Enrich schema resolver did not restart


#1

We had a glitch on AWS for around 15 or 20 seconds that caused DNS lookups to stop working. Enrich was actually unable to write to Kinesis during that time and after short bit Kinesis client re-started; however, it seem that Enrich schema resolver never recovered from that glitch. So for the next little while we saw good data going to bad stream with messages like:

"errors": [
{
"level": "error",
"message": "error: Could not find schema with key iglu:com.snowplowanalytics.snowplow/contexts/jsonschema/1-0-0 in any repository, tried:\n    level: \"error\"\n    repositories: [\"TGAMIgluRepo [HTTP]\",\"Iglu Client Embedded [embedded]\",\"IgluCentral [HTTP]\"]\n"
},{
"level": "error",
"message": "error: Unknown host issue fetching iglu:com.snowplowanalytics.snowplow/contexts/jsonschema/1-0-0 in HTTP Iglu repository IgluCentral: iglucentral.com\n    level: \"error\"\n"
}
]

Have anyone experienced this before?
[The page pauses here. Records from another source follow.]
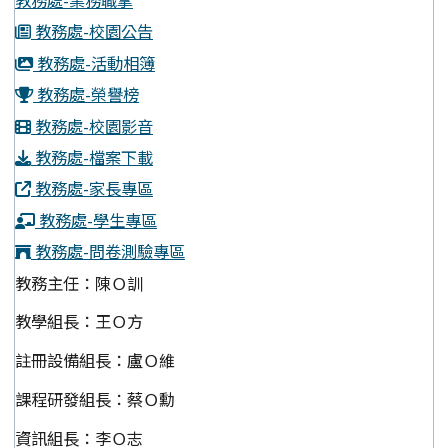
教務處-業務職掌
教務處-校園公告
教務處-活動相簿
教務處-榮譽榜
教務處-校園影音
教務處-檔案下載
教務處-家長專區
教務處-學生專區
教務處-問卷測驗專區
教務主任：陳Ｏ訓
教學組長：王Ｏ方
註冊設備組長：盧Ｏ維
課程研發組長：蔡Ｏ勳
資訊組長：李Ｏ志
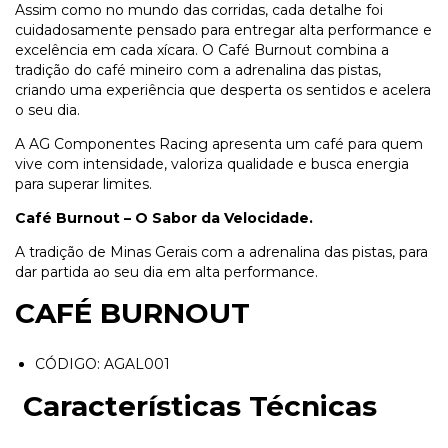
Assim como no mundo das corridas, cada detalhe foi
cuidadosamente pensado para entregar alta performance e
excelência em cada xícara. O Café Burnout combina a
tradição do café mineiro com a adrenalina das pistas,
criando uma experiência que desperta os sentidos e acelera
o seu dia.
A AG Componentes Racing apresenta um café para quem
vive com intensidade, valoriza qualidade e busca energia
para superar limites.
Café Burnout – O Sabor da Velocidade.
A tradição de Minas Gerais com a adrenalina das pistas, para
dar partida ao seu dia em alta performance.
CAFÉ BURNOUT
CÓDIGO: AGAL001
Características Técnicas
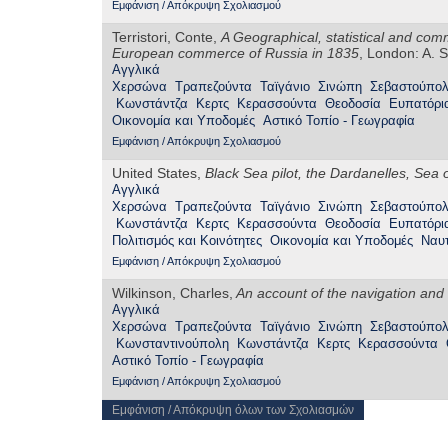
Εμφάνιση / Απόκρυψη Σχολιασμού
Terristori, Conte,
A Geographical, statistical and comm
European commerce of Russia in 1835
, London: A. S
Αγγλικά
Χερσώνα
Τραπεζούντα
Ταϊγάνιο
Σινώπη
Σεβαστούπο
Κωνστάντζα
Κερτς
Κερασσούντα
Θεοδοσία
Ευπατόρι
Οικονομία και Υποδομές
Αστικό Τοπίο - Γεωγραφία
Εμφάνιση / Απόκρυψη Σχολιασμού
United States,
Black Sea pilot, the Dardanelles, Sea
Αγγλικά
Χερσώνα
Τραπεζούντα
Ταϊγάνιο
Σινώπη
Σεβαστούπο
Κωνστάντζα
Κερτς
Κερασσούντα
Θεοδοσία
Ευπατόρι
Πολιτισμός και Κοινότητες
Οικονομία και Υποδομές
Ναυτ
Εμφάνιση / Απόκρυψη Σχολιασμού
Wilkinson, Charles,
An account of the navigation
and
Αγγλικά
Χερσώνα
Τραπεζούντα
Ταϊγάνιο
Σινώπη
Σεβαστούπο
Κωνσταντινούπολη
Κωνστάντζα
Κερτς
Κερασσούντα
Αστικό Τοπίο - Γεωγραφία
Εμφάνιση / Απόκρυψη Σχολιασμού
Εμφάνιση / Απόκρυψη όλων των Σχολιασμών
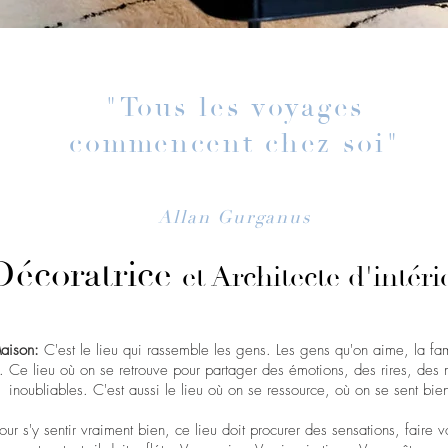
"Tous les voyages
commencent chez soi
"
Allan Gurganus
Décoratrice
et Architecte d'intéri
aison:
C'est le lieu qui rassemble les gens. Les gens qu'on aime, la fam
. Ce lieu où on se retrouve pour partager des émotions, des rires, des
inoubliables. C'est aussi le lieu où on se ressource, où on se sent bie
our s'y sentir vraiment bien, ce lieu doit procurer des sensations, faire 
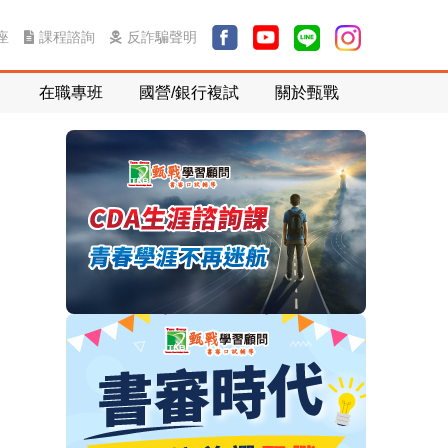
課程諮詢
反詐騙聲明
座
在職專班
國營/銀行複試
關於甄戰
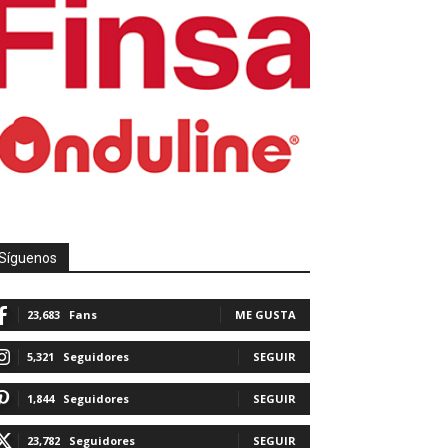
Síguenos
23,683
Fans
ME GUSTA
5,321
Seguidores
SEGUIR
1,844
Seguidores
SEGUIR
23,782
Seguidores
SEGUIR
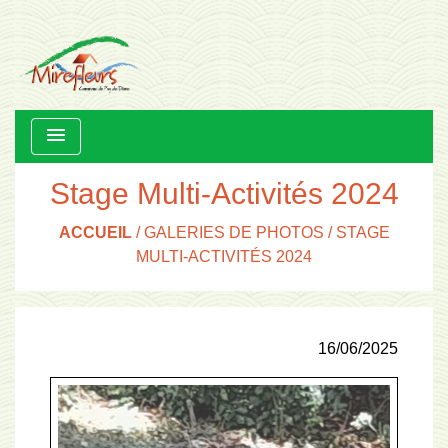
menu
Stage Multi-Activités 2024
ACCUEIL
/
GALERIES DE PHOTOS
/
STAGE
MULTI-ACTIVITÉS 2024
16/06/2025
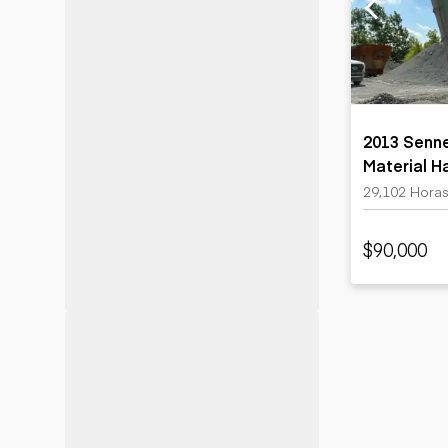
Minería
Petróleo y gas
2013 Senn
Material H
29,102 Hora
$90,000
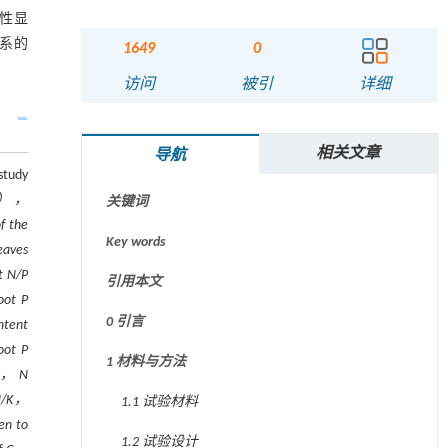
关性显
根系的
1649
0
摘要
访问
被引
详细
Abstract
相关文章
导航
Graphical abstract
study
（P），
关键词
 the
Key words
eaves
t N/P
引用本文
oot P
0 引言
ntent
oot P
1 材料与方法
 C， N
 N/K，
1.1 试验材料
en to
1.2 试验设计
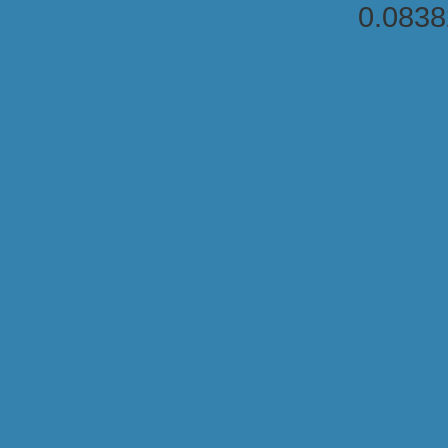
0.083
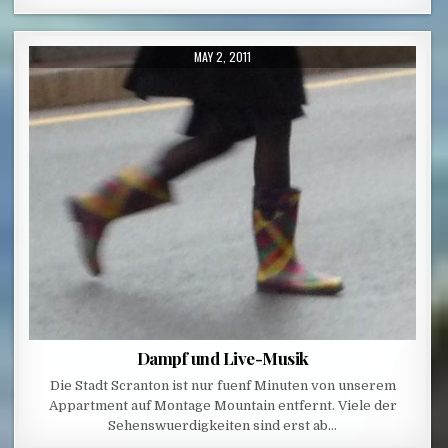
PUBLISHED DATE:
MAY 2, 2011
Dampf und Live-Musik
Die Stadt Scranton ist nur fuenf Minuten von unserem
Appartment auf Montage Mountain entfernt. Viele der
Sehenswuerdigkeiten sind erst ab…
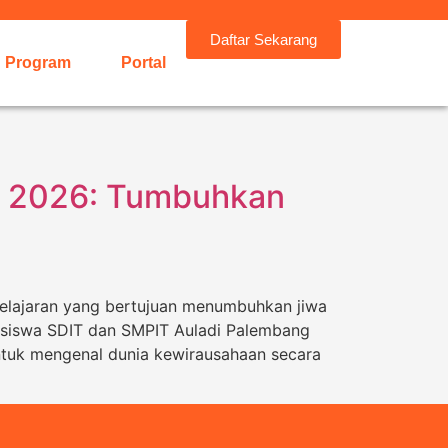
Daftar Sekarang
Program
Portal
y 2026: Tumbuhkan
elajaran yang bertujuan menumbuhkan jiwa
eh siswa SDIT dan SMPIT Auladi Palembang
 untuk mengenal dunia kewirausahaan secara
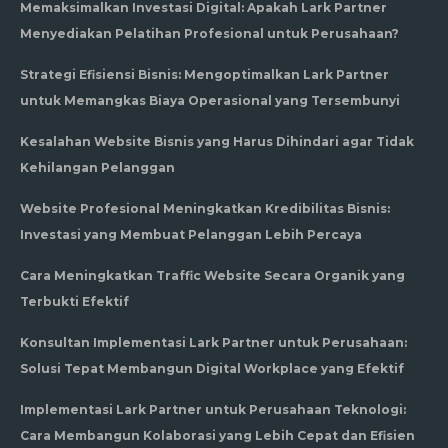
Memaksimalkan Investasi Digital: Apakah Lark Partner
Menyediakan Pelatihan Profesional untuk Perusahaan?
Strategi Efisiensi Bisnis: Mengoptimalkan Lark Partner
untuk Memangkas Biaya Operasional yang Tersembunyi
Kesalahan Website Bisnis yang Harus Dihindari agar Tidak
Kehilangan Pelanggan
Website Profesional Meningkatkan Kredibilitas Bisnis:
Investasi yang Membuat Pelanggan Lebih Percaya
Cara Meningkatkan Traffic Website Secara Organik yang
Terbukti Efektif
Konsultan Implementasi Lark Partner untuk Perusahaan:
Solusi Tepat Membangun Digital Workplace yang Efektif
Implementasi Lark Partner untuk Perusahaan Teknologi:
Cara Membangun Kolaborasi yang Lebih Cepat dan Efisien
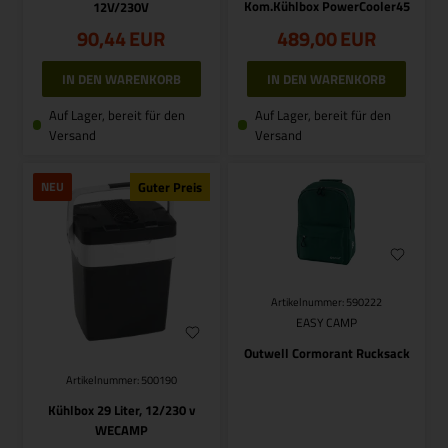
Kom.Kühlbox PowerCooler45
12V/230V
90,44
EUR
489,00
EUR
Auf Lager, bereit für den
Auf Lager, bereit für den
Versand
Versand
NEU
Guter Preis
Artikelnummer: 590222
EASY CAMP
Outwell Cormorant Rucksack
Artikelnummer: 500190
Kühlbox 29 Liter, 12/230 v
WECAMP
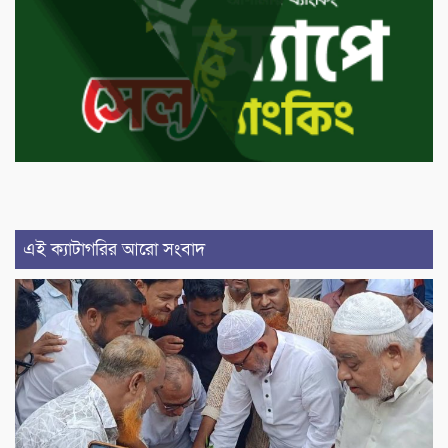
এই ক্যাটাগরির আরো সংবাদ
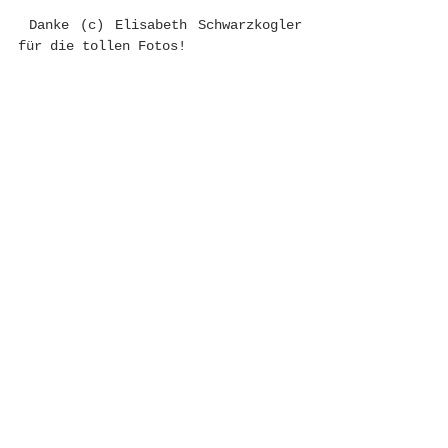
 Danke (c) Elisabeth Schwarzkogler 
für die tollen Fotos! 
#VeggiePlanet
Alle ansehen
Aktuelle Beiträge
How can we prevent it from happening again?
If we were not monitoring bad stream on constant basis we could have had hours of good data go missing.


#2

This may have been caused by the enricher caching those schemas as ‘bad’ when they didn’t resolve during the brief DNS outage. After DNS lookups had recovered these Iglu lookups still would have been hitting the bad cache. The easiest way to evict this cache is to restart the enrichment process.

If you haven’t already I’d also recommend setting Cloudwatch alarms on your bad Kinesis stream (both for excessive and no traffic) which would help alert about this issue in the future.


#4

Hey @mbondarenko,

Another way to avoid sending data to bad due network issues is to use cache TTL. It is available in RT pipeline since R93.